What Is Attrition?

Attrition in business describes a gradual but deliberate reduction in staff numbers that occurs as employees retire or resign and are not replaced. The term is also sometimes used to describe the loss of customers or clients as they mature beyond a product or company's target market without being replaced by a younger generation.

[Important: Attrition is one way a company can decrease labor costs without the disruption of layoffs.]

How Attrition Works

This type of reduction in staff is called a hiring freeze. It is one way a company can decrease labor costs without the disruption of layoffs.

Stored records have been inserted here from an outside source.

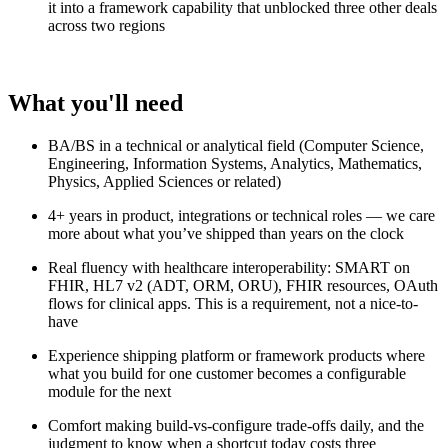
it into a framework capability that unblocked three other deals
across two regions
What you'll need
BA/BS in a technical or analytical field (Computer Science,
Engineering, Information Systems, Analytics, Mathematics,
Physics, Applied Sciences or related)
4+ years in product, integrations or technical roles — we care
more about what you’ve shipped than years on the clock
Real fluency with healthcare interoperability: SMART on
FHIR, HL7 v2 (ADT, ORM, ORU), FHIR resources, OAuth
flows for clinical apps. This is a requirement, not a nice-to-
have
Experience shipping platform or framework products where
what you build for one customer becomes a configurable
module for the next
Comfort making build-vs-configure trade-offs daily, and the
judgment to know when a shortcut today costs three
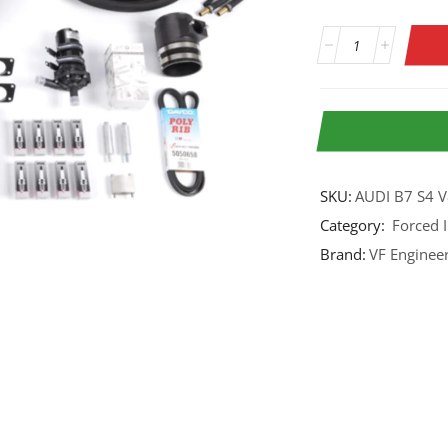
SKU:
AUDI B7 S4 
Category:
Forced 
Brand:
VF Enginee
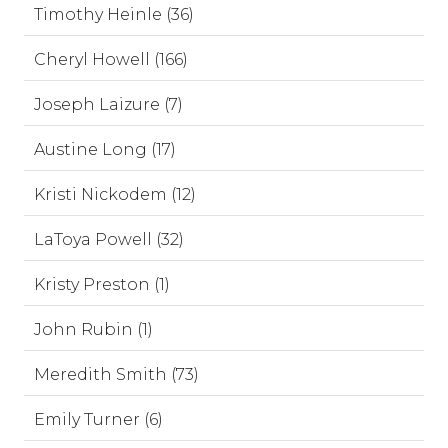
Timothy Heinle (36)
Cheryl Howell (166)
Joseph Laizure (7)
Austine Long (17)
Kristi Nickodem (12)
LaToya Powell (32)
Kristy Preston (1)
John Rubin (1)
Meredith Smith (73)
Emily Turner (6)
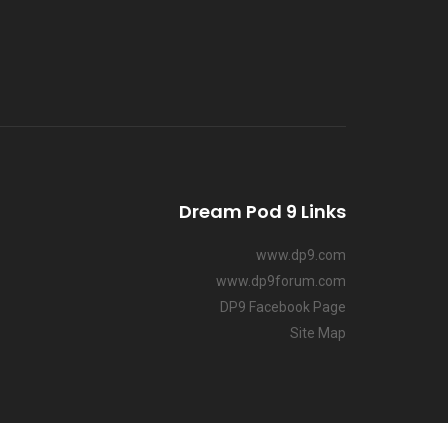
Dream Pod 9 Links
www.dp9.com
www.dp9forum.com
DP9 Facebook Page
Site Map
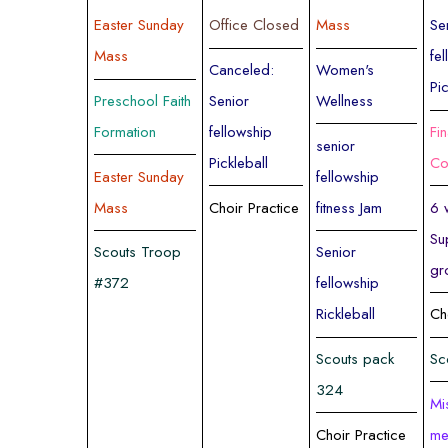
Easter Sunday
Office Closed
Mass
Se
Mass
fe
Canceled:
Women's
Pi
Preschool Faith
Senior
Wellness
Formation
fellowship
Fi
senior
Pickleball
Co
Easter Sunday
fellowship
Mass
Choir Practice
fitness Jam
6 
Su
Scouts Troop
Senior
gr
#372
fellowship
Rickleball
Ch
Scouts pack
Sc
324
Mi
Choir Practice
me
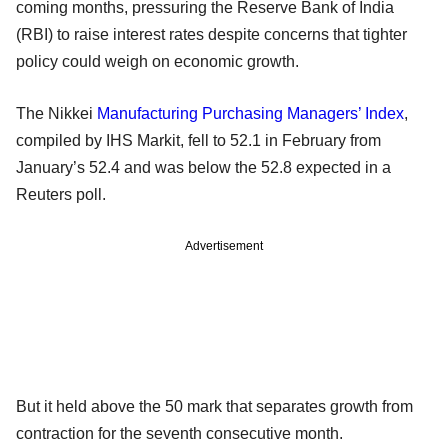
coming months, pressuring the Reserve Bank of India
(RBI) to raise interest rates despite concerns that tighter
policy could weigh on economic growth.
The Nikkei
Manufacturing
Purchasing Managers’ Index
,
compiled by IHS Markit, fell to 52.1 in February from
January’s 52.4 and was below the 52.8 expected in a
Reuters poll.
Advertisement
But it held above the 50 mark that separates growth from
contraction for the seventh consecutive month.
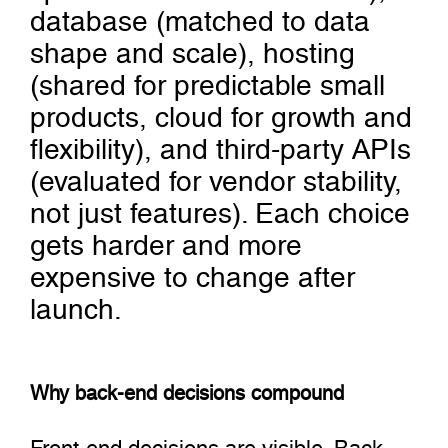
database (matched to data
shape and scale), hosting
(shared for predictable small
products, cloud for growth and
flexibility), and third-party APIs
(evaluated for vendor stability,
not just features). Each choice
gets harder and more
expensive to change after
launch.
Why back-end decisions compound
Front-end decisions are visible. Back-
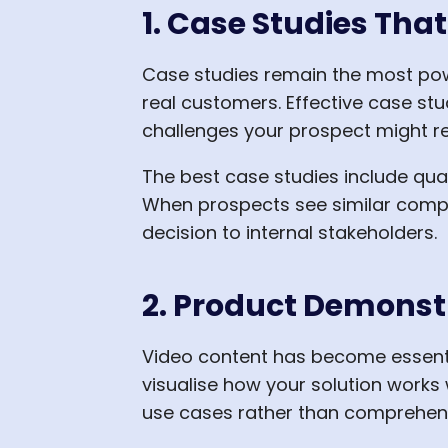
1. Case Studies Tha
Case studies remain the most pow
real customers. Effective case stu
challenges your prospect might r
The best case studies include qua
When prospects see similar compa
decision to internal stakeholders.
2. Product Demonst
Video content has become essenti
visualise how your solution works 
use cases rather than comprehens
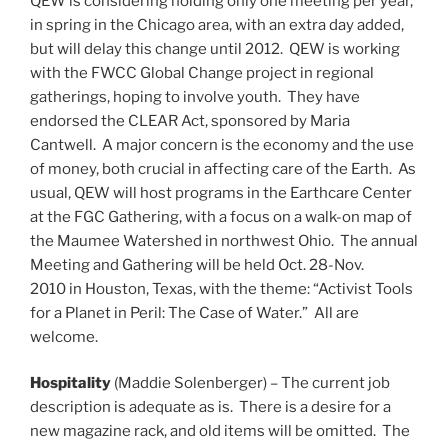
QEW is considering holding only one meeting per year,
in spring in the Chicago area, with an extra day added,
but will delay this change until 2012. QEW is working
with the FWCC Global Change project in regional
gatherings, hoping to involve youth. They have
endorsed the CLEAR Act, sponsored by Maria
Cantwell. A major concern is the economy and the use
of money, both crucial in affecting care of the Earth. As
usual, QEW will host programs in the Earthcare Center
at the FGC Gathering, with a focus on a walk-on map of
the Maumee Watershed in northwest Ohio. The annual
Meeting and Gathering will be held Oct. 28-Nov.
2010 in Houston, Texas, with the theme: “Activist Tools
for a Planet in Peril: The Case of Water.” All are
welcome.
Hospitality
(Maddie Solenberger) – The current job
description is adequate as is. There is a desire for a
new magazine rack, and old items will be omitted. The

Reducing staff by attrition naturally is less devastating to company morale. However, it can still have a negative impact on the remaining employees if it leads to an increase in their workload. It also can limit promotional opportunities and movement within the company, resulting in an unhappier workplace or more attrition than was intended.

About Customer Attrition

Attrition can also refer to a shrinking customer base. This, of course, is not deliberate. The word is most pertinent when used to describe a product whose customer base is shrinking because its loyal customers are aging and younger consumers are not taking their place.

Customer attrition is usually found when a company has failed to adapt its product to changing trends. The Sears department store chain and the Oldsmobile car brand might be examples of products that failed to capture a younger generation of customers.

Attrition Versus Layoffs

Changes in management, company structure, or other aspects of a company's operations can cause employees to leave voluntarily, resulting in a higher attrition rate.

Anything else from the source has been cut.